# Exercise goal
Only the lines with the string "media" are needed; return each of them from the entries below.

▼

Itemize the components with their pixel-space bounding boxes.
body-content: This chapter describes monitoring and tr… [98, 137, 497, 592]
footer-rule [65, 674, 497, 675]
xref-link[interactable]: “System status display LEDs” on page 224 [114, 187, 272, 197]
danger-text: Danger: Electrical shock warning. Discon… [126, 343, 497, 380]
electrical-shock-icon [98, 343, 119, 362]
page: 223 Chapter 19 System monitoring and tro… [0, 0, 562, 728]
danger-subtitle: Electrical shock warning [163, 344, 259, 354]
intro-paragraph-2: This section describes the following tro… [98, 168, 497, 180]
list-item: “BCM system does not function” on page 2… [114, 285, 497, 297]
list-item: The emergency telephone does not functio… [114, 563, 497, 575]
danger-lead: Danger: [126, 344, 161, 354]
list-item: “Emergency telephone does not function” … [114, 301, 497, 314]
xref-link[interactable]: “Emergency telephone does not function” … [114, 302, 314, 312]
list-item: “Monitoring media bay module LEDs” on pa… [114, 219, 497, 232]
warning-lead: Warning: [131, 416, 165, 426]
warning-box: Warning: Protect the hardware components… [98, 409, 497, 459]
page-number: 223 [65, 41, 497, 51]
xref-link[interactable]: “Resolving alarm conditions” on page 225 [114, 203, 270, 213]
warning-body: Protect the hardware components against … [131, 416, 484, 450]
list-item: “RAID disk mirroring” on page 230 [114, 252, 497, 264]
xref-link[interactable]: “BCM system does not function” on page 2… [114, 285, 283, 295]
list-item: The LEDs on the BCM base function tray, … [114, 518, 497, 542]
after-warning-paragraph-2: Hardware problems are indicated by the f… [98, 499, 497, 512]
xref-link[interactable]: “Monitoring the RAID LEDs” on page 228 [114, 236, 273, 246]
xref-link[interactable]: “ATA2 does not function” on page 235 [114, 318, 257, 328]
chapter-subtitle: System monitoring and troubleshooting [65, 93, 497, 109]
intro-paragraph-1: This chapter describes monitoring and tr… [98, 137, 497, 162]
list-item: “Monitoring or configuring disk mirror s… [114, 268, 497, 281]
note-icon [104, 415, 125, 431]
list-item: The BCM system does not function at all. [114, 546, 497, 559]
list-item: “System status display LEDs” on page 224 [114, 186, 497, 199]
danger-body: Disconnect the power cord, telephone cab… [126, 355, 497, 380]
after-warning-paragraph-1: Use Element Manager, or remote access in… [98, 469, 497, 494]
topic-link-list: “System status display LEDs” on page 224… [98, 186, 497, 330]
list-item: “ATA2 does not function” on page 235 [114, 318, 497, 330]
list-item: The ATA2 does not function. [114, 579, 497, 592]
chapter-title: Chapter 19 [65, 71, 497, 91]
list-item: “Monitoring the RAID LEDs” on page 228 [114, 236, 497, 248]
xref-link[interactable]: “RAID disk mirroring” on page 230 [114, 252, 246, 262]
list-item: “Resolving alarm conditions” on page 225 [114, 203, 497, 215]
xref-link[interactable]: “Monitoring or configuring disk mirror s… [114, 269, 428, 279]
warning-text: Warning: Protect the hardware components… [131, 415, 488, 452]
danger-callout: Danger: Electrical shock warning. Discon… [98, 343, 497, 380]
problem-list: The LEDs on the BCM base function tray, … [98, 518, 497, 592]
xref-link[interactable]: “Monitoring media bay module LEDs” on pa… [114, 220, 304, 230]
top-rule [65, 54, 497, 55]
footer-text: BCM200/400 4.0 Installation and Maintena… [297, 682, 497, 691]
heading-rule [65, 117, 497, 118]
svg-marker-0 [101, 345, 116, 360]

▲

# Exercise solution
list-item: “Monitoring media bay module LEDs” on pa… [114, 219, 497, 232]
xref-link[interactable]: “Monitoring media bay module LEDs” on pa… [114, 220, 304, 230]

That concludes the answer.